'''

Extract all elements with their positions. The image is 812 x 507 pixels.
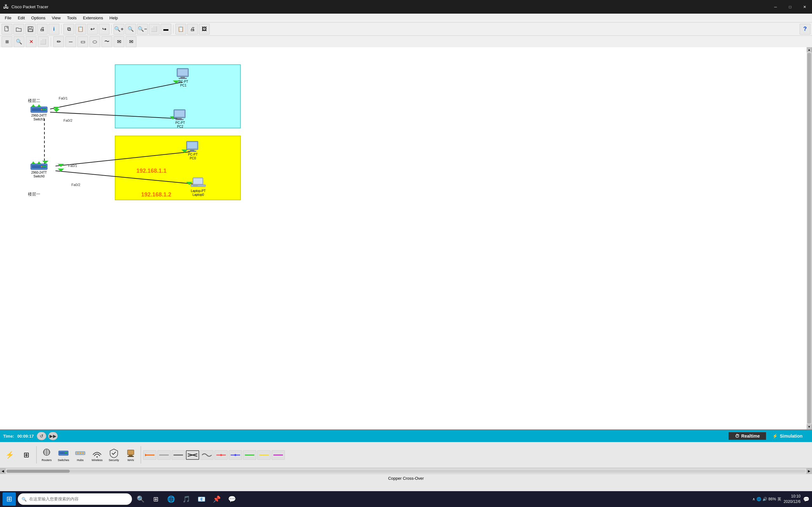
taskbar-search[interactable]: 🔍 在这里输入您要搜索的内容	[18, 493, 132, 505]
screenshot-button[interactable]: 🖼	[199, 24, 210, 35]
tray-volume-icon: 🔊	[763, 497, 767, 501]
layout-button[interactable]: 📋	[175, 24, 186, 35]
scroll-left-button[interactable]: ◀	[0, 468, 6, 474]
menu-edit[interactable]: Edit	[14, 15, 28, 21]
select-area-button[interactable]: ⊞	[2, 37, 12, 47]
laptop0-device[interactable]: Laptop-PT Laptop0	[190, 177, 206, 196]
search-tool-button[interactable]: 🔍	[14, 37, 24, 47]
cable-auto[interactable]	[143, 450, 156, 460]
menu-tools[interactable]: Tools	[64, 15, 80, 21]
tray-network-icon: 🌐	[757, 497, 761, 501]
ellipse-tool-button[interactable]: ⬭	[90, 37, 100, 47]
cable-fiber[interactable]	[243, 450, 256, 460]
pc0-device[interactable]: PC-PT PC0	[186, 141, 200, 160]
taskbar-mail[interactable]: 📧	[195, 493, 208, 506]
pc1-device[interactable]: PC-PT PC1	[176, 68, 191, 87]
zoom-in-button[interactable]: 🔍+	[113, 24, 124, 35]
taskbar-media[interactable]: 🎵	[180, 493, 193, 506]
zoom-out-button[interactable]: 🔍−	[137, 24, 148, 35]
open-button[interactable]	[13, 24, 24, 35]
freeform-tool-button[interactable]: 〜	[101, 37, 112, 47]
print2-button[interactable]: 🖨	[187, 24, 198, 35]
palette-hubs[interactable]: Hubs	[72, 446, 88, 464]
print-button[interactable]: 🖨	[37, 24, 48, 35]
palette-wireless[interactable]: Wireless	[89, 446, 105, 464]
info-button[interactable]: i	[49, 24, 59, 35]
simulation-tab[interactable]: ⚡ Simulation	[766, 432, 809, 440]
palette-grid[interactable]: ⊞	[18, 446, 34, 464]
copy-button[interactable]: ⧉	[63, 24, 74, 35]
palette-switches-label: Switches	[58, 458, 69, 462]
palette-routers[interactable]: Routers	[39, 446, 55, 464]
paste-button[interactable]: 📋	[75, 24, 86, 35]
help-button[interactable]: ?	[800, 24, 810, 35]
cable-serial-dte[interactable]	[229, 450, 242, 460]
taskbar-clock[interactable]: 10:10 2020/12/6	[784, 494, 801, 504]
vertical-scrollbar[interactable]: ▲ ▼	[807, 47, 812, 429]
close-button[interactable]: ✕	[798, 0, 812, 14]
cable-serial-dce[interactable]	[214, 450, 228, 460]
new-button[interactable]	[2, 24, 12, 35]
cable-rollover[interactable]	[200, 450, 213, 460]
scroll-right-button[interactable]: ▶	[806, 468, 812, 474]
tray-up-arrow[interactable]: ∧	[752, 497, 755, 501]
scroll-up-button[interactable]: ▲	[807, 47, 812, 52]
resize-tool-button[interactable]: ⬜	[38, 37, 49, 47]
zoom-custom-button[interactable]: 🔍	[125, 24, 136, 35]
palette-wan[interactable]: WAN	[123, 446, 139, 464]
notification-button[interactable]: 💬	[803, 496, 809, 502]
taskbar-maps[interactable]: 📌	[210, 493, 223, 506]
svg-point-22	[45, 109, 46, 110]
svg-point-57	[65, 452, 66, 453]
realtime-tab[interactable]: ⏱ Realtime	[728, 432, 766, 440]
save-button[interactable]	[25, 24, 36, 35]
menu-view[interactable]: View	[49, 15, 64, 21]
cable-straight[interactable]	[171, 450, 185, 460]
fit-h-button[interactable]: ⬜	[149, 24, 159, 35]
note-tool-button[interactable]: ✉	[113, 37, 124, 47]
switch0-device[interactable]: 2960-24TT Switch0	[30, 161, 48, 178]
cable-label: Copper Cross-Over	[388, 476, 424, 481]
scroll-down-button[interactable]: ▼	[807, 424, 812, 429]
maximize-button[interactable]: □	[783, 0, 798, 14]
svg-rect-36	[181, 77, 185, 78]
menu-extensions[interactable]: Extensions	[80, 15, 106, 21]
taskbar-task-view[interactable]: ⊞	[149, 493, 162, 506]
toolbar1: 🖨 i ⧉ 📋 ↩ ↪ 🔍+ 🔍 🔍− ⬜ ▬ 📋 🖨 🖼 ?	[0, 22, 812, 36]
palette-switches[interactable]: Switches	[55, 446, 71, 464]
cable-fiber2[interactable]	[257, 450, 270, 460]
fit-v-button[interactable]: ▬	[160, 24, 171, 35]
pencil-tool-button[interactable]: ✏	[53, 37, 64, 47]
pdu-tool-button[interactable]: ✉	[125, 37, 136, 47]
cable-crossover[interactable]	[186, 450, 199, 460]
delete-tool-button[interactable]: ✕	[26, 37, 37, 47]
taskbar-search-app[interactable]: 🔍	[134, 493, 147, 506]
line-tool-button[interactable]: ─	[65, 37, 76, 47]
menu-help[interactable]: Help	[106, 15, 121, 21]
ip-label-1: 192.168.1.1	[136, 168, 166, 174]
time-reset-button[interactable]: ↺	[37, 432, 46, 440]
cable-usb[interactable]	[271, 450, 285, 460]
redo-button[interactable]: ↪	[99, 24, 109, 35]
scroll-thumb-h[interactable]	[6, 469, 70, 473]
horizontal-scrollbar[interactable]: ◀ ▶	[0, 468, 812, 474]
minimize-button[interactable]: ─	[768, 0, 783, 14]
cable-console[interactable]	[157, 450, 171, 460]
scroll-thumb[interactable]	[807, 53, 811, 424]
menu-file[interactable]: File	[2, 15, 14, 21]
undo-button[interactable]: ↩	[87, 24, 98, 35]
rect-tool-button[interactable]: ▭	[78, 37, 88, 47]
switch1-device[interactable]: 2960-24TT Switch1	[30, 104, 48, 121]
menu-options[interactable]: Options	[28, 15, 49, 21]
palette-pdu[interactable]: ⚡	[2, 446, 17, 464]
palette-security[interactable]: Security	[106, 446, 122, 464]
time-forward-button[interactable]: ▶▶	[48, 432, 58, 440]
svg-point-23	[43, 109, 44, 110]
start-button[interactable]: ⊞	[3, 493, 16, 506]
system-tray[interactable]: ∧ 🌐 🔊 86% 英	[752, 497, 781, 502]
pc2-device[interactable]: PC-PT PC2	[173, 109, 188, 128]
taskbar-wechat[interactable]: 💬	[225, 493, 239, 506]
taskbar-edge[interactable]: 🌐	[164, 493, 177, 506]
workspace[interactable]: 楼层二 楼层一 Fa0/1 Fa0/2 Fa0/1 Fa0/2 2960-24T…	[0, 47, 812, 429]
toolbar1-sep3	[173, 25, 173, 34]
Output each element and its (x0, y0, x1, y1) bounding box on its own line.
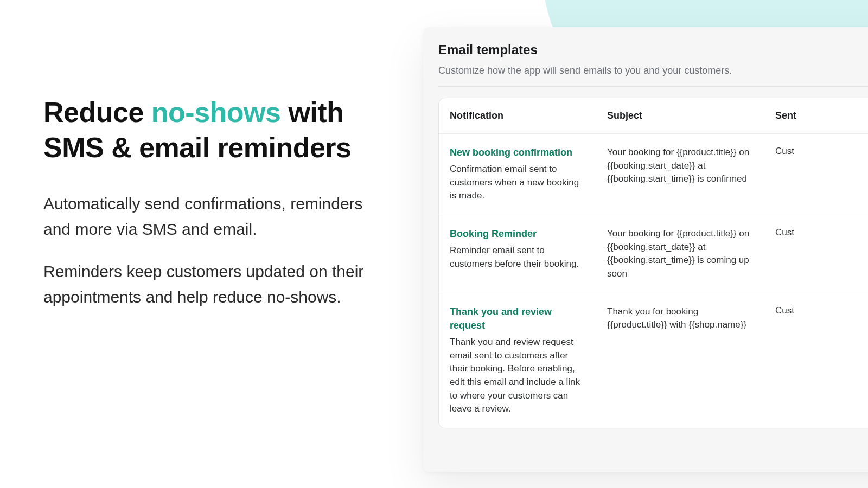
col-header-sent: Sent (764, 98, 868, 133)
table-row[interactable]: Thank you and review request Thank you a… (439, 293, 868, 428)
cell-sent: Cust (764, 134, 868, 215)
panel-subtitle: Customize how the app will send emails t… (438, 65, 868, 76)
email-templates-table: Notification Subject Sent New booking co… (438, 98, 868, 428)
col-header-subject: Subject (596, 98, 764, 133)
cell-notification: New booking confirmation Confirmation em… (439, 134, 596, 215)
table-row[interactable]: Booking Reminder Reminder email sent to … (439, 215, 868, 293)
marketing-copy: Reduce no-shows with SMS & email reminde… (43, 95, 391, 310)
table-row[interactable]: New booking confirmation Confirmation em… (439, 133, 868, 215)
notification-description: Confirmation email sent to customers whe… (450, 163, 585, 203)
cell-sent: Cust (764, 293, 868, 428)
cell-notification: Thank you and review request Thank you a… (439, 293, 596, 428)
col-header-notification: Notification (439, 98, 596, 133)
notification-description: Reminder email sent to customers before … (450, 244, 585, 271)
notification-title-link[interactable]: Booking Reminder (450, 227, 585, 241)
headline-pre: Reduce (43, 97, 151, 128)
cell-subject: Your booking for {{product.title}} on {{… (596, 215, 764, 293)
paragraph-1: Automatically send confirmations, remind… (43, 191, 391, 242)
email-templates-panel: Email templates Customize how the app wi… (423, 27, 868, 472)
divider (438, 86, 868, 87)
table-header-row: Notification Subject Sent (439, 98, 868, 133)
cell-sent: Cust (764, 215, 868, 293)
headline-accent: no-shows (151, 97, 281, 128)
notification-title-link[interactable]: New booking confirmation (450, 146, 585, 159)
cell-subject: Thank you for booking {{product.title}} … (596, 293, 764, 428)
paragraph-2: Reminders keep customers updated on thei… (43, 259, 391, 310)
notification-title-link[interactable]: Thank you and review request (450, 305, 585, 332)
cell-notification: Booking Reminder Reminder email sent to … (439, 215, 596, 293)
notification-description: Thank you and review request email sent … (450, 336, 585, 416)
headline: Reduce no-shows with SMS & email reminde… (43, 95, 391, 165)
panel-title: Email templates (438, 42, 868, 57)
cell-subject: Your booking for {{product.title}} on {{… (596, 134, 764, 215)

'''

What to do >> Across the records, count each line that holds the string "search". Respond with the number only.

Answer space >> 3